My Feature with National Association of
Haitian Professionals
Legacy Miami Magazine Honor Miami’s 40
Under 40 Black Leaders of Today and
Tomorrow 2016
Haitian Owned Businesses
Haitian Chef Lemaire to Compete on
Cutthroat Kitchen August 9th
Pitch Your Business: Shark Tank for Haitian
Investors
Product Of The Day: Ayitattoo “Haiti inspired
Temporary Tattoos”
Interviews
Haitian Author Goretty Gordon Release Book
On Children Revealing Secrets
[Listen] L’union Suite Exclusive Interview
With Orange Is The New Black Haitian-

※

> _TASK_
The answer is the number of lines in the preceding material that hold "Haitian"; write that number and nothing else.

> _OUTPUT FOR THIS EXERCISE_
6